Imagino que a Jordana tenha cruzado com uma dessas figuras na semana passada, quando atravessava a rua com a bela Maria, sua filha de apenas 2 anos. Elas seguiam exatamente na faixa de pedestres quando um motorista envolvido apenas com o próprio universo acelerou, intimidou, coagiu. Não sei para onde ele ia, a razão da sua pressa, mas queria passar. Ao que tudo indica até passaria por cima tamanha a falta de bom senso. Talvez, para levar adiante, lamentavelmente, a ira de um dia ruim. Parece pouco, pequeno, mas não é. A gentileza pode mudar o rumo de um encontro, de um desencontro e das relações de convívio entre amigos, familiares ou desconhecidos. Dia a dia, momento a momento, a vida ficaria melhor ou, pelo menos, mais leve para quem pratica e quem recebe. Gente como a doutora Marta, cardiologista experiente, que, para mim, mudou a direção de uma sexta-feira qualquer.

Na consulta daquela tarde, eu esperava encontrar mais um especialista que não fosse me ouvir, nem sequer me olhar nos olhos. Mas vi, atrás daquela mesa imponente, uma mulher experiente, interessada pela vida do outro antes de dar seus diagnósticos. Quis conhecer minha história, tratou-me com humanidade e sinceridade. Dedicou a nós duas aquele momento e, baseada numa longa conversa, pediu meu check-up. Ao fim da consulta desejei abraçá-la e dizer o quanto me sentia agradecida pela gentileza. E assim eu fiz. Deixei o consultório, aonde fui apenas para pedir uns exames, com uma vontade imensa de fazer algo de bom, sentindo-me confortada e, de fato, cuidada. De bom humor.

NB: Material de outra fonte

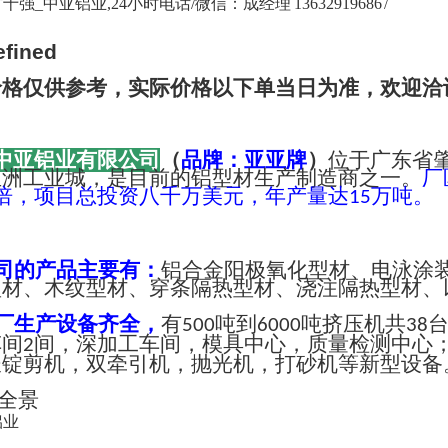
强_中亚铝业,24小时电话/微信：成经理 13632919686 /
价格仅供参考，实际价格以下单当日为准，欢迎洽
中亚铝业有限公司
（
品牌：亚亚牌
）
位于广东省
亚洲工业城，是目前的铝型材生产制造商之一。
厂
倍，项目总投资八千万美元，年产量达
万吨。
15
司的产品主要有：
铝合金阳极氧化型材、电泳涂
型材、木纹型材、穿条隔热型材、浇注隔热型材、
厂生产设备齐全，
有
吨到
吨挤压机共
500
6000
38
车间
间，深加工车间，模具中心，质量检测中心
2
长锭剪机，双牵引机，抛光机，打砂机等新型设备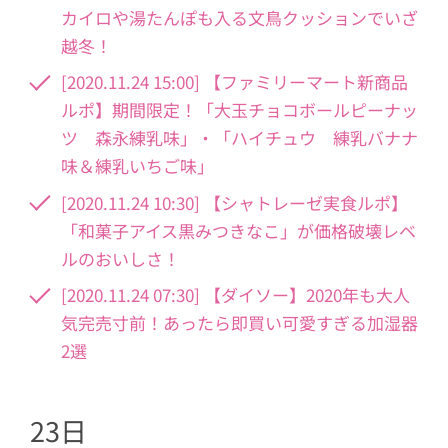
カイロや湯たんぽも入る文鳥クッションでいざ
越冬！
[2020.11.24 15:00] 【ファミリーマート新商品
ルポ】期間限定！「大玉チョコボールピーナッ
ツ 森永練乳味」・「ハイチュウ 練乳バナナ
味＆練乳いちご味」
[2020.11.24 10:30] 【シャトレーゼ実食ルポ】
「和菓子アイス黒みつきなこ」が価格破壊レベ
ルのおいしさ！
[2020.11.24 07:30] 【ダイソー】2020年も大人
気完売寸前！あったら即買い可愛すぎる加湿器
2選
23日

Também estava surpresa diante do inesperado, de uma atenção gratuita. Não deveria, mas é assim. Atualmente, atos de gentileza são incomuns e, quando vêm, são guardados como troféus.

Gentileza afasta a rispidez e a má vontade. Traz distinção e delicadeza. Torna os relacionamentos mais humanos. Na verdade, não é fácil ser gentil o tempo inteiro. Mas levar pitadas de educação e brandura para a sua vida é uma questão de escolha. Atitude. Mais que cuidar, a Marie, por exemplo, escolheu fazer o bem. Fotógrafa, ela registra cenários e histórias. Além das lentes, resgata sentimentos. Observa a tristeza e, sem muitas palavras, consola com um abraço.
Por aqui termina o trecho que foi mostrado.